▶ [ACTION ITEM]: Exact copies of the records below are needed, free of pictures.

──────── DATA SHOWN

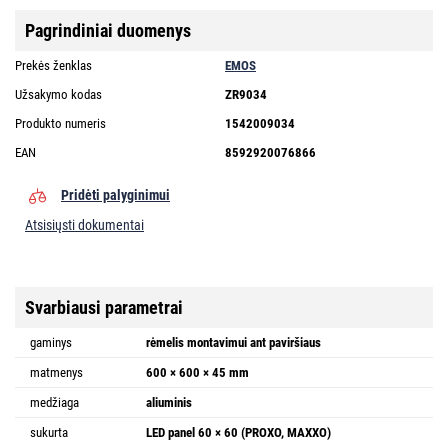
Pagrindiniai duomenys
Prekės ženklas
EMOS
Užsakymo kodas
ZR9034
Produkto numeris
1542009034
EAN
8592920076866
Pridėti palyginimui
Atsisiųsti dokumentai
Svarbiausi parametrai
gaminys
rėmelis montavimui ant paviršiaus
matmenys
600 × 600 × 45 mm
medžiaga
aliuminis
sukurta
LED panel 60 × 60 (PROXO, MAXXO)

────────────────

▶ [SOLUTION TO THIS TASK]:
Pagrindiniai duomenys
Prekės ženklas
EMOS
Užsakymo kodas
ZR9034
Produkto numeris
1542009034
EAN
8592920076866
Pridėti palyginimui
Atsisiųsti dokumentai
Svarbiausi parametrai
gaminys
rėmelis montavimui ant paviršiaus
matmenys
600 × 600 × 45 mm
medžiaga
aliuminis
sukurta
LED panel 60 × 60 (PROXO, MAXXO)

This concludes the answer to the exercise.